General surgery is, we must agree, the queen of the surgical sciences, the fount from which all others have flowed. There may still be living (but likely no longer practicing) some icons from the day when a general surgeon was the only kind there was: drill heads, screw together bones, lift out uteri, remove a lung, repair an artery, while not otherwise occupied fixing hernias, taking out gallbladders, resecting colons. Our training still has us rotating through the various specialties, in part to give a taste on the basis of which to choose our future; but no less, I'd say, to give us the tools we need to handle things that have a way of arising in the course of an operation. After committing to general surgery, while still in training, we'd think nothing of removing a kidney, repairing a ureter, even yanking a uterus if it were attached, say, to an offending colon. And why not? They're all in or damn near in the belly; and the belly is the prime territory over which the general surgeon claims dominion. You simply can't be a general surgeon and not know the techniques involved in operating on any kind of tissue. The same cannot be said for other specialties; or at least for some who practice them. As I said in my book, with enough bananas you could teach a chimp to take out an ovary. If you only do a couple of operations, you could (can, in fact) learn to get through them without every really mastering certain subtleties. It's like this: I'm fairly sure a sculptor, if blessed with great patience, could teach me to chisel out something that might pass for a given body part. "Left index finger Schwab," they might call me. But there's no way in hell I'd be called Michaelangelo.

Brother Angelo, of course, made a hell of a left index finger. So I'm not saying if all you do is a couple of operations you don't know how to operate. I know some gynecologists who can handle pretty much any surgical surprises they encounter; others who call for help at the first sign of a fibroblast (the scar-tissue forming cells.) The same goes for urologists (a certain uroblogger, I have no doubt, is in the former category.) Nevertheless, it ought to surprise no one that it bugs the hell out of me to have a urologist assist me with the colovesical fistula, and to let him close up the bladder. Same guys who've, on occasion, called me in to find the ureter (the ureter!! the only tube in the whole damn body they need to know a thing about!!), or who needed bailing out after getting into the colon during a bladder removal, making their own colostomy without asking for help, and brought the wrong end out to the skin! (Yep.)( And yike.)

You'll pardon a second reference to my book. After it was too late, I thought that instead of calling it "Cutting Remarks" I should have used "Delicate Brutality," which is a phrase I conjured up in the writing. I meant it to describe the very technique needed when addressing a colovesical fistula. Most surgery is better when done delicately. Tissues like that, even though most of the time you can't tell if delicacy was used or not. Resecting a colon, for example, you can clamp a wad of fat and blood vessels and tie them off like a cowboy trussing a calf. I know a few who do. Or you can tease away the fat, see the important vessels and ligate them cleanly. The brutal method, in addition to being less artful and pleasing, leaves a lot of tissue beyond the suture to die. I'm not aware of any studies -- nor do I think they could be constructed -- that address it; but I think the more dead stuff for the body to deal with in the healing process, the less good it is. On the other hand, there are times when delicacy is simply impossible and if attempted has its own downside, in unnecessarily prolonging the anesthesia time. There's such a thing as brutality rendered with delicacy and gentle purpose. Delicate brutality.
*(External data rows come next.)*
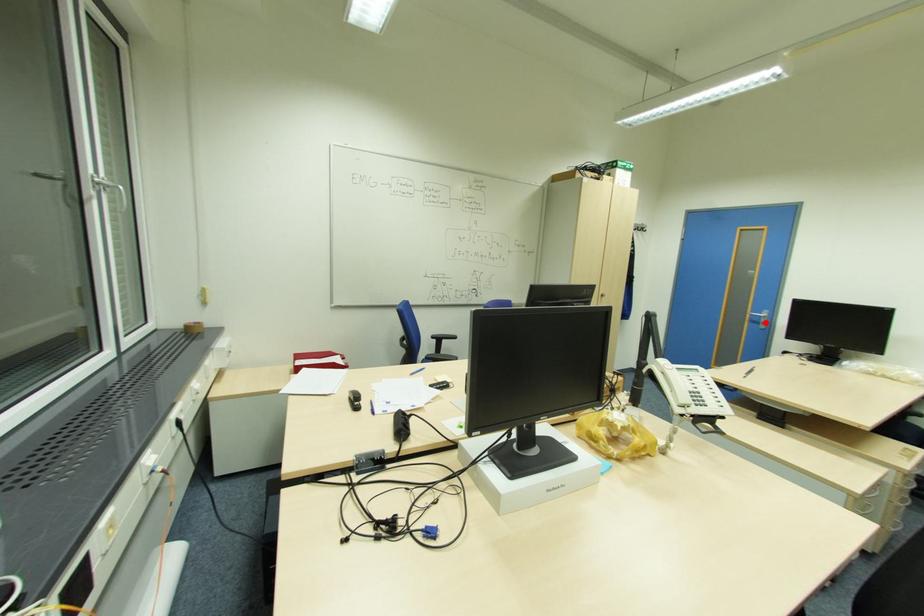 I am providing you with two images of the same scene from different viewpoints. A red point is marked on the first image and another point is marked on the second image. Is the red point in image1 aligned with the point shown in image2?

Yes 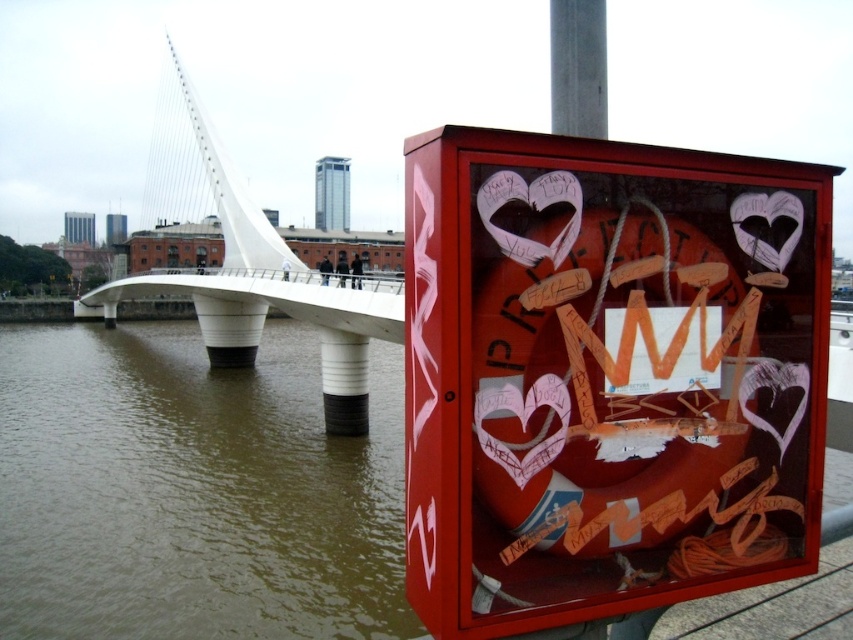 Question: Estimate the real-world distances between objects in this image. Which object is farther from the shiny red box at center?

Choices:
 (A) smooth concrete pole at upper center
 (B) white matte bridge at upper center

Answer: (B)

Question: Which point is closer to the camera taking this photo?

Choices:
 (A) (593, 115)
 (B) (450, 460)

Answer: (B)

Question: Among these points, which one is farthest from the camera?

Choices:
 (A) (494, 552)
 (B) (601, 88)

Answer: (B)

Question: Is the position of shiny red box at center less distant than that of brown murky water at lower left?

Choices:
 (A) no
 (B) yes

Answer: (B)

Question: Is shiny red box at center below brown murky water at lower left?

Choices:
 (A) yes
 (B) no

Answer: (B)

Question: Is shiny red box at center to the right of smooth concrete pole at upper center from the viewer's perspective?

Choices:
 (A) no
 (B) yes

Answer: (A) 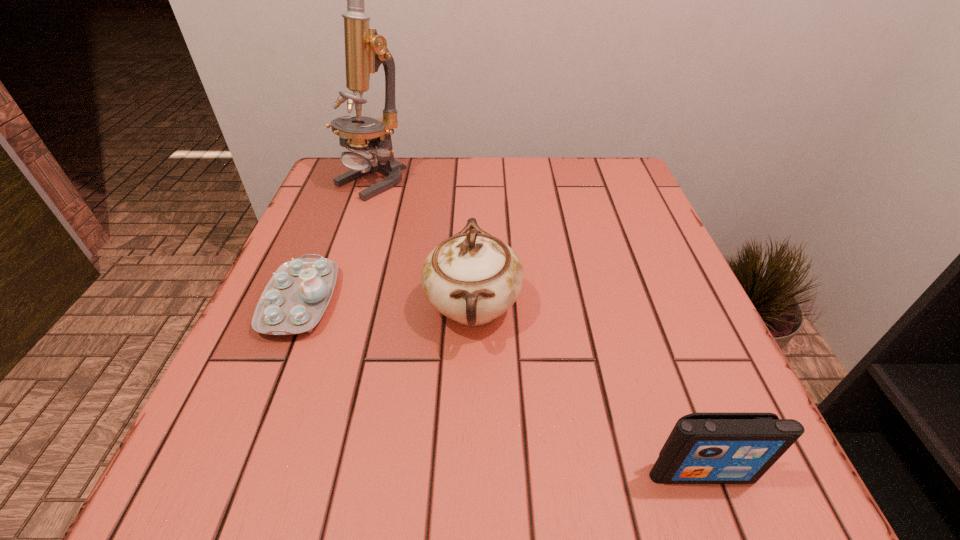 Where is `free space located on the right of the shortest object`? The height and width of the screenshot is (540, 960). free space located on the right of the shortest object is located at coordinates (401, 301).

Locate an element on the screen. object present at the far edge is located at coordinates click(x=365, y=50).

Image resolution: width=960 pixels, height=540 pixels. I want to click on object at the near edge, so click(x=703, y=448).

The height and width of the screenshot is (540, 960). I want to click on microscope that is at the left edge, so click(365, 50).

Find the location of a particular element. This screenshot has height=540, width=960. chinaware situated at the left edge is located at coordinates tap(294, 300).

Find the location of a particular element. This screenshot has height=540, width=960. object that is at the right edge is located at coordinates (703, 448).

The width and height of the screenshot is (960, 540). Find the location of `object present at the far left corner`. object present at the far left corner is located at coordinates (365, 50).

Identify the location of object present at the near right corner. The height and width of the screenshot is (540, 960). (703, 448).

Identify the location of vacant space at the far edge. (538, 175).

Locate an element on the screen. This screenshot has width=960, height=540. vacant space at the near edge of the desktop is located at coordinates (646, 453).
For the most part, it seems the body was designed with surgeons in mind, like a Honda engine vis a vis a mechanic, as opposed to a crazy Italian car. There are ways to get to and around every organ in the body; planes exist -- even if subtly -- that separate one thing from another, so that it's nearly always possible to find your way around without poking holes in wrong places, or causing bleeding or other calamity. The ability to separate things gently is a very thrilling aspect of being a surgeon; knowing the little tricks that allow it. On the other hand, all bets are off when it comes to inflammation or big tumors; which is what causes today's subject. Approaching a colovesical fistula, you can expect a mess, complete with obliterated planes, unrecognizable and distorted tissues, often with the omentum having interloped its way into the mass-mess. A generation ago, it was considered so difficult and dangerous that the problem was solved in two or three stages: colostomy to keep stool from getting in the bladder, then remove the diseased section and close the bladder, then get rid of the colostomy. Now it's a one step procedure, if a little gross.

As messy as it occasionally can be, for some reason I really like slogging through a mess of colon; probably because I've managed to do it without disaster. Maybe "like" is the wrong word: I'm ok with it, because I always feel I'll be able to unravel the mystery. Instead of tidy dissection with scissors, as you get where the action is, usually you're insinuating a finger into the area, wiggling your way into non-planes, pinching between your fingers to thin things out: it's not likely you'd be able to pinch through something important. Or you're using the end of a suction catheter, or the unopened jaws of those scissors. As wooden as it can often be, an amazing fact is that practically without exception, when you get beyond the inflammatory mass attached to the bladder, at some point you will work your way to soft and normal upper rectum, to which it's going to be possible safely to sew or staple the other end of the colon.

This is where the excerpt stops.